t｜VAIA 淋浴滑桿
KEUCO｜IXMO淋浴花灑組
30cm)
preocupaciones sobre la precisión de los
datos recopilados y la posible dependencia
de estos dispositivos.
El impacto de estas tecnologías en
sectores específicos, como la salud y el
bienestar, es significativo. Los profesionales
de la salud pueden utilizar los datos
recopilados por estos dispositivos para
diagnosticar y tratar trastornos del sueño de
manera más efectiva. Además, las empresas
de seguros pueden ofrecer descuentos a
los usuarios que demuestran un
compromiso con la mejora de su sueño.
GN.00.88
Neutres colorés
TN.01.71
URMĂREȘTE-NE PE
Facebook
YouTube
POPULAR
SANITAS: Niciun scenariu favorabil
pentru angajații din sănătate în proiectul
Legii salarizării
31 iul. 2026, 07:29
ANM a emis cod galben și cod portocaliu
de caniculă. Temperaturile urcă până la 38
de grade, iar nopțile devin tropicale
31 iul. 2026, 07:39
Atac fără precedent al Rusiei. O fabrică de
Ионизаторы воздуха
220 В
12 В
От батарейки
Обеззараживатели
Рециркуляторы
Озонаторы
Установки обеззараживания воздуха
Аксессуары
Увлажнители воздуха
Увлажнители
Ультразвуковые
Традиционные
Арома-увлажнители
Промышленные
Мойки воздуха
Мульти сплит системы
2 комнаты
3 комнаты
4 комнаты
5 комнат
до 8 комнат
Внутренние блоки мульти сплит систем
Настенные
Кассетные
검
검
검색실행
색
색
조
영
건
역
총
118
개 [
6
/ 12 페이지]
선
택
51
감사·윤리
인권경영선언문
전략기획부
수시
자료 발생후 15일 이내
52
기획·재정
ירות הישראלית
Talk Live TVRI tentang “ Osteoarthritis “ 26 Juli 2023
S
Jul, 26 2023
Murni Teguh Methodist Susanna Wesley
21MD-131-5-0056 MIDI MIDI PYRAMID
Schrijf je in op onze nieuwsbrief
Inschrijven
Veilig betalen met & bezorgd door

-------

* Exercise details: Quote every line from the beginning of the entries up to and including the line that contains "de la salud pueden utilizar los datos".

* Task answer:
t｜VAIA 淋浴滑桿
KEUCO｜IXMO淋浴花灑組
30cm)
preocupaciones sobre la precisión de los
datos recopilados y la posible dependencia
de estos dispositivos.
El impacto de estas tecnologías en
sectores específicos, como la salud y el
bienestar, es significativo. Los profesionales
de la salud pueden utilizar los datos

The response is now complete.